A common failure point in security quotes is the mismatch between what a homeowner or property manager expects during an incident and what the system will actually do when triggered. Ask American Alarm’s team to describe, in plain terms, how their setup handles alarm events: what triggers are selected, how notifications work, and what “alarm response” means for your situation.

American Alarm’s site references a “Security Command Center” and “Police/Fire Dispatch” as part of their service model, plus advanced video monitoring and alarm response. Use those phrases as prompts in your call—then verify the practical details that apply to your job.

Don’t assume monitoring is the same as notifications

Even when a system supports remote monitoring, you still need clarity on what you receive (push alerts, event logs, video verification), and what happens after an alarm.
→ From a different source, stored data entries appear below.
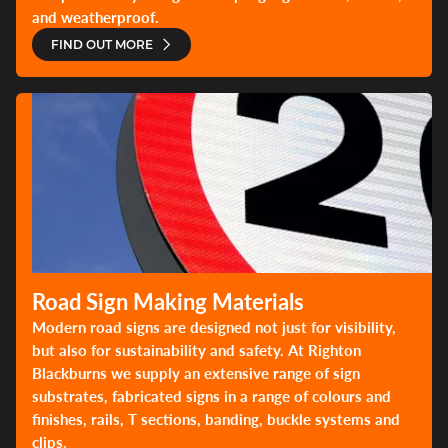
and weatherproof.
FIND OUT MORE
Road Sign Making Materials
Modern road signs are designed not just for visibility,
but also for sustainability and safety. At Righton
Blackburns we supply an extensive range of sign
substrates, fabricated signs in a range of colours and
finishes, rails, T sections, banding, buckle systems and
clips.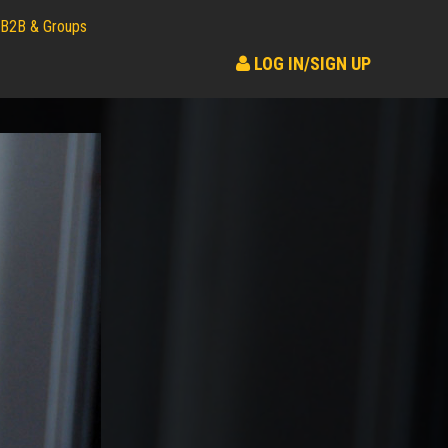
B2B & Groups
LOG IN/SIGN UP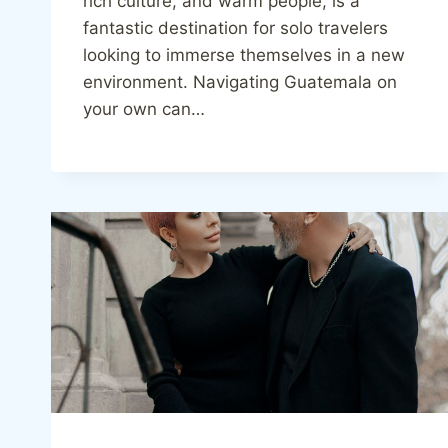
rich culture, and warm people, is a
fantastic destination for solo travelers
looking to immerse themselves in a new
environment. Navigating Guatemala on
your own can…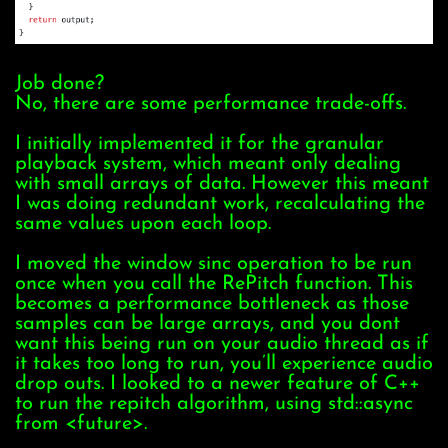
Job done?
No, there are some performance trade-offs.
I initially implemented it for the granular
playback system, which meant only dealing
with small arrays of data. However this meant
I was doing redundant work, recalculating the
same values upon each loop.
I moved the window sinc operation to be run
once when you call the RePitch function. This
becomes a performance bottleneck as those
samples can be large arrays, and you dont
want this being run on your audio thread as if
it takes too long to run, you’ll experience audio
drop outs. I looked to a newer feature of C++
to run the repitch algorithm, using
std::async
from <future>.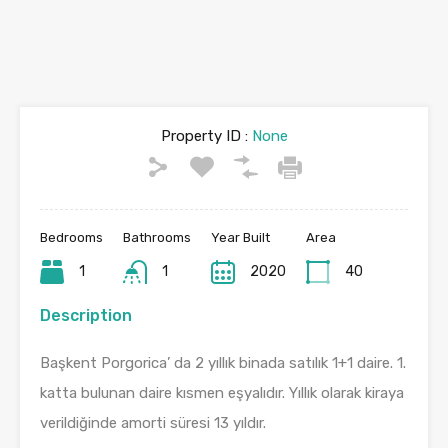
Property ID :
None
Bedrooms
Bathrooms
Year Built
Area
1
1
2020
40
Description
Başkent Porgorica’ da 2 yıllık binada satılık 1+1 daire. 1.
katta bulunan daire kısmen eşyalıdır. Yıllık olarak kiraya
verildiğinde amorti süresi 13 yıldır.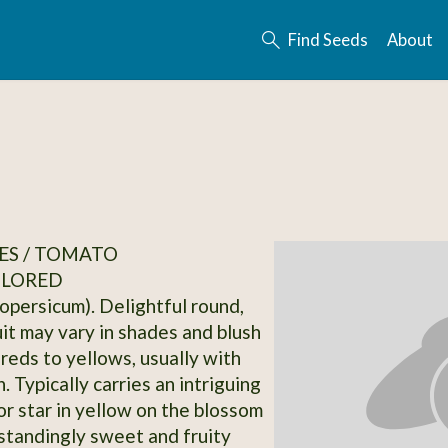
Find Seeds
About
ES / TOMATO
OLORED
opersicum). Delightful round,
uit may vary in shades and blush
 reds to yellows, usually with
. Typically carries an intriguing
or star in yellow on the blossom
standingly sweet and fruity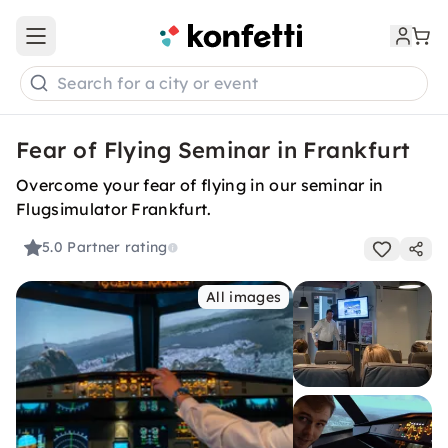
Open main menu
Search for a city or event
Fear of Flying Seminar in Frankfurt
Overcome your fear of flying in our seminar in
Flugsimulator Frankfurt.
5.0
Partner rating
All images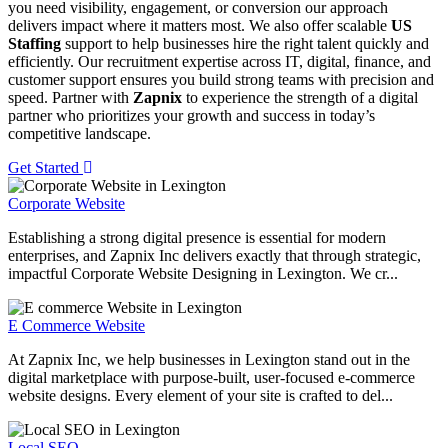
you need visibility, engagement, or conversion our approach
delivers impact where it matters most. We also offer scalable
US
Staffing
support to help businesses hire the right talent quickly and
efficiently. Our recruitment expertise across IT, digital, finance, and
customer support ensures you build strong teams with precision and
speed. Partner with
Zapnix
to experience the strength of a digital
partner who prioritizes your growth and success in today’s
competitive landscape.
Get Started
Corporate Website
Establishing a strong digital presence is essential for modern
enterprises, and Zapnix Inc delivers exactly that through strategic,
impactful Corporate Website Designing in Lexington. We cr...
E Commerce Website
At Zapnix Inc, we help businesses in Lexington stand out in the
digital marketplace with purpose-built, user-focused e-commerce
website designs. Every element of your site is crafted to del...
Local SEO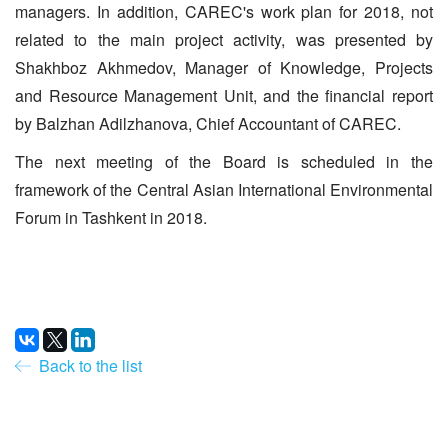
managers. In addition, CAREC's work plan for 2018, not
related to the main project activity, was presented by
Shakhboz Akhmedov, Manager of Knowledge, Projects
and Resource Management Unit, and the financial report
by Balzhan Adilzhanova, Chief Accountant of CAREC.
The next meeting of the Board is scheduled in the
framework of the Central Asian International Environmental
Forum in Tashkent in 2018.
Back to the list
Ask the installer to separate: (a) what happens instantly on your phone/device, and (b) what happens when a monitoring or dispatch step is invoked.

Access control should be designed with video, not bolted on

If your plan includes keypads, smart locks, or credential-based entry, treat access control as part of the security system—not a standalone product. Ask for the integration points: how video is linked to entry events, and what the system records when a door is accessed.

American Alarm’s public categories include access control systems and security features that tie together administration and remote access. In your quote, require a statement of which doors/points are included, how credentials are managed, and how the system logs events.

Choose a provider based on service readiness and support

Even the best design can fail if service and support are hard to reach during a real problem. American Alarm lists an “Our Service in 24 Hours Guarantee” promising priority service calls to have a technician on site within 24-hours (or they do not charge for the trip or the first 1/2 hour of labor) and notes technical support staff on call 24-7 for urgent customer questions.

Use this as a decision checkpoint: ask what qualifies as “priority service,” what information they need from you, and how quickly remote help can start before a technician arrives.

Quick reference facts you can verify on your call

For context, American Alarm and Communications, Inc. lists its address as 297 Broadway, Arlington, MA 02474, phone as +1 781-641-2000, and official website as http://www.americanalarm.com/.

Confirm whether your specific project scope is residential or commercial, what timeline they can support, and which system components they recommend based on your entry routes and integration goals.

When you compare security system installers, the winner is usually the team that can translate your property’s entry reality into a working alarm + camera + access control plan. Ask for deliverables, insist on integration details, and treat service response as part of the quote—not an afterthought.